As such, the Commission is faced with a decision on how to apply its enforcement authority. The initial complaint and the accompanying staff-proposed stipulated settlement included only a single alleged violation carrying a $250.00 administrative penalty. At that level of enforcement, gaming facility operators are perversely incentivized to violate the state’s laws and rules until the conclusion of the administrative process. Considering only what transpired after the Commission formally put Ebro on notice of the alleged violation, the thousands of potential hands dealt would produce a take far exceeding the $250.00 administrative penalty, incentivizing operators to ignore the Commission’s procedures and enforcement actions. The staff-recommended settlement was rejected by the Commission at its May meeting, signaling that the commissioners may be interested in a more thorough staff review of the cardroom’s conduct and higher sanctions as a result of the illegal gambling activity.

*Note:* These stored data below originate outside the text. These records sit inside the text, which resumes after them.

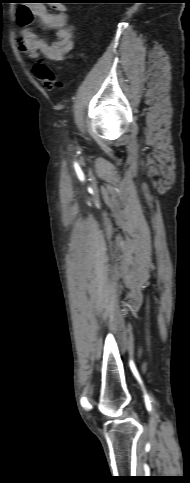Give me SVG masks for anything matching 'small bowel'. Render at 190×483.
<instances>
[{
  "instance_id": "obj_1",
  "label": "small bowel",
  "mask_w": 190,
  "mask_h": 483,
  "mask_svg": "<svg viewBox=\"0 0 190 483\" xmlns=\"http://www.w3.org/2000/svg\"><path fill=\"white\" fill-rule=\"evenodd\" d=\"M21 6L17 10V21L22 25L18 39L19 50L30 59L42 54L53 62H65L71 58L74 47V27L68 23V15L63 5L57 4L49 12L44 4L34 2ZM34 18L40 20L43 27L55 31V40L51 43L46 38L33 32L28 25Z\"/></svg>"
}]
</instances>
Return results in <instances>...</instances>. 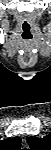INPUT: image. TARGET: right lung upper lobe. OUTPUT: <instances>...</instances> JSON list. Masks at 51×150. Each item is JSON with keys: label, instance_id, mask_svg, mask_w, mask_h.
I'll return each mask as SVG.
<instances>
[{"label": "right lung upper lobe", "instance_id": "right-lung-upper-lobe-1", "mask_svg": "<svg viewBox=\"0 0 51 150\" xmlns=\"http://www.w3.org/2000/svg\"><path fill=\"white\" fill-rule=\"evenodd\" d=\"M1 146L0 148L2 150H14V149H19L20 147V139L15 137V138H9L2 140L0 142Z\"/></svg>", "mask_w": 51, "mask_h": 150}]
</instances>
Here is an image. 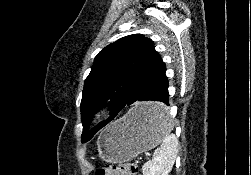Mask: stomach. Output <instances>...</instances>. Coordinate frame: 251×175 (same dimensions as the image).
Masks as SVG:
<instances>
[{
  "label": "stomach",
  "instance_id": "0dacf381",
  "mask_svg": "<svg viewBox=\"0 0 251 175\" xmlns=\"http://www.w3.org/2000/svg\"><path fill=\"white\" fill-rule=\"evenodd\" d=\"M157 100H138L123 117L109 123L101 131L98 141V155L108 163L131 161L142 151L152 149L172 134L169 114H153V111H170V106H155Z\"/></svg>",
  "mask_w": 251,
  "mask_h": 175
}]
</instances>
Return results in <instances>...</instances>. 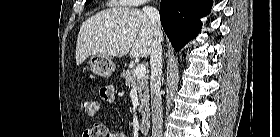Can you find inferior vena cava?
Returning a JSON list of instances; mask_svg holds the SVG:
<instances>
[{
	"label": "inferior vena cava",
	"instance_id": "inferior-vena-cava-1",
	"mask_svg": "<svg viewBox=\"0 0 280 137\" xmlns=\"http://www.w3.org/2000/svg\"><path fill=\"white\" fill-rule=\"evenodd\" d=\"M143 12L151 22L154 36L151 53V109H152V135L151 137H162L163 108L161 102V74H162V46H161V23L159 11L153 6H145Z\"/></svg>",
	"mask_w": 280,
	"mask_h": 137
}]
</instances>
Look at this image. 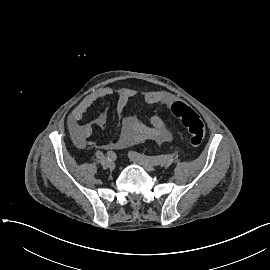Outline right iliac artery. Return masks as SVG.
Returning a JSON list of instances; mask_svg holds the SVG:
<instances>
[{
  "label": "right iliac artery",
  "mask_w": 270,
  "mask_h": 270,
  "mask_svg": "<svg viewBox=\"0 0 270 270\" xmlns=\"http://www.w3.org/2000/svg\"><path fill=\"white\" fill-rule=\"evenodd\" d=\"M107 159L110 161L116 160V154L113 151H108L107 152Z\"/></svg>",
  "instance_id": "obj_1"
}]
</instances>
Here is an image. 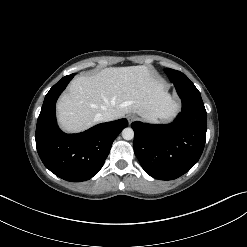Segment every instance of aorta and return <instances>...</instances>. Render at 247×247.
Here are the masks:
<instances>
[{
	"instance_id": "aorta-1",
	"label": "aorta",
	"mask_w": 247,
	"mask_h": 247,
	"mask_svg": "<svg viewBox=\"0 0 247 247\" xmlns=\"http://www.w3.org/2000/svg\"><path fill=\"white\" fill-rule=\"evenodd\" d=\"M122 137L125 140H132L134 138V131H133V129L130 128V127H127L125 129H123V131H122Z\"/></svg>"
}]
</instances>
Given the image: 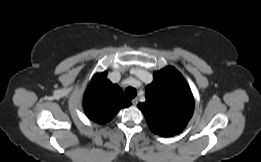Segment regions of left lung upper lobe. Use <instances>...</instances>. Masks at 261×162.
<instances>
[{"mask_svg":"<svg viewBox=\"0 0 261 162\" xmlns=\"http://www.w3.org/2000/svg\"><path fill=\"white\" fill-rule=\"evenodd\" d=\"M146 101L138 104L150 130L169 137L181 132L191 119L194 98L183 76L173 67L154 72L146 87Z\"/></svg>","mask_w":261,"mask_h":162,"instance_id":"obj_1","label":"left lung upper lobe"}]
</instances>
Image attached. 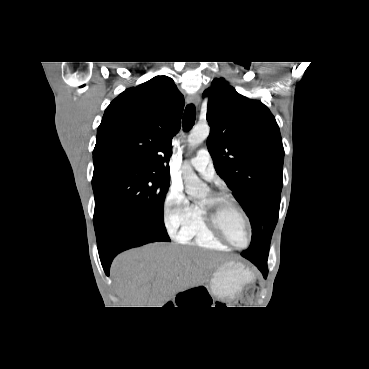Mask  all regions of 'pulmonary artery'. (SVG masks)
Listing matches in <instances>:
<instances>
[{"mask_svg":"<svg viewBox=\"0 0 369 369\" xmlns=\"http://www.w3.org/2000/svg\"><path fill=\"white\" fill-rule=\"evenodd\" d=\"M189 164L205 179L211 180L214 177L215 169L207 149H200L196 156L189 161Z\"/></svg>","mask_w":369,"mask_h":369,"instance_id":"obj_1","label":"pulmonary artery"}]
</instances>
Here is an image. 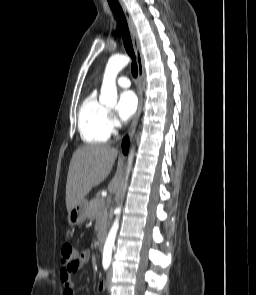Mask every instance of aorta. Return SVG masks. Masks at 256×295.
<instances>
[{"instance_id":"obj_1","label":"aorta","mask_w":256,"mask_h":295,"mask_svg":"<svg viewBox=\"0 0 256 295\" xmlns=\"http://www.w3.org/2000/svg\"><path fill=\"white\" fill-rule=\"evenodd\" d=\"M129 61H130V58L124 55L114 56L109 59L104 72L101 93L99 97V101L101 104H104L110 107H114L116 105L117 99H118L116 77H117V74L129 63ZM131 161H132V154L131 156H129V166L131 165ZM115 212L117 217L109 231V234L105 241L104 249H103V261L108 263L111 262L112 250L114 247L115 238L119 228V216L121 213V207L119 206Z\"/></svg>"}]
</instances>
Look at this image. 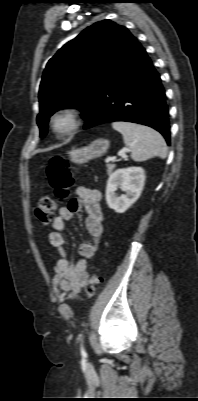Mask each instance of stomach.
Returning a JSON list of instances; mask_svg holds the SVG:
<instances>
[{
    "mask_svg": "<svg viewBox=\"0 0 198 401\" xmlns=\"http://www.w3.org/2000/svg\"><path fill=\"white\" fill-rule=\"evenodd\" d=\"M110 146V141L105 138H99L94 140L86 147L73 148L67 154L69 155L72 162L77 164H83L91 159L101 157L107 152Z\"/></svg>",
    "mask_w": 198,
    "mask_h": 401,
    "instance_id": "1",
    "label": "stomach"
}]
</instances>
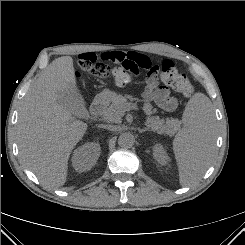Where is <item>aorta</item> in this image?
Wrapping results in <instances>:
<instances>
[{"instance_id": "aorta-1", "label": "aorta", "mask_w": 245, "mask_h": 245, "mask_svg": "<svg viewBox=\"0 0 245 245\" xmlns=\"http://www.w3.org/2000/svg\"><path fill=\"white\" fill-rule=\"evenodd\" d=\"M135 143V137L131 133H122L118 138V144L120 147L129 148L132 147Z\"/></svg>"}]
</instances>
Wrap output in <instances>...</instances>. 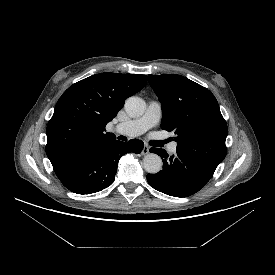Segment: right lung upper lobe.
<instances>
[{"mask_svg": "<svg viewBox=\"0 0 275 275\" xmlns=\"http://www.w3.org/2000/svg\"><path fill=\"white\" fill-rule=\"evenodd\" d=\"M146 75L100 73L70 86L48 122L46 154L51 162L115 140L105 126L139 92Z\"/></svg>", "mask_w": 275, "mask_h": 275, "instance_id": "1", "label": "right lung upper lobe"}]
</instances>
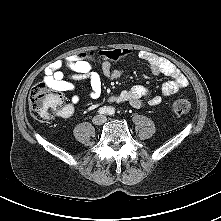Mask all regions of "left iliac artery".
<instances>
[{
	"label": "left iliac artery",
	"mask_w": 221,
	"mask_h": 221,
	"mask_svg": "<svg viewBox=\"0 0 221 221\" xmlns=\"http://www.w3.org/2000/svg\"><path fill=\"white\" fill-rule=\"evenodd\" d=\"M114 113H115L114 108H109V109H108V114H109V115H113Z\"/></svg>",
	"instance_id": "obj_1"
}]
</instances>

Additionally, the Commission must decide how to apply its regulatory authority. Here, the Commission’s initial complaint alleged one violation of one law, broad brushing Ebro’s conduct and limiting itself to a minimal administrative penalty. However, given the nature of the conduct at issue, the Commission will likely consider the underlying nature of the “violation”. Was there a single violation in offering the game, or thirty additional violations for each day the game was available for play after the complaint was served, or was there a violation in each hand played of an allegedly illegal casino game that Ebro profited from? How the Commission chooses to view a violation in this and similar matters will greatly impact whether regulated gaming facilities are incentivized to follow or flout Florida’s gaming laws.
Thus, the ultimate decision that the Commission makes after reviewing the complaint and the underlying investigation will give industry members a glimpse into how gaming regulation in Florida will develop under the fledgling Commission, and whether the Commission chooses to be a strong regulator or a passive observer to Florida’s legal gaming industry.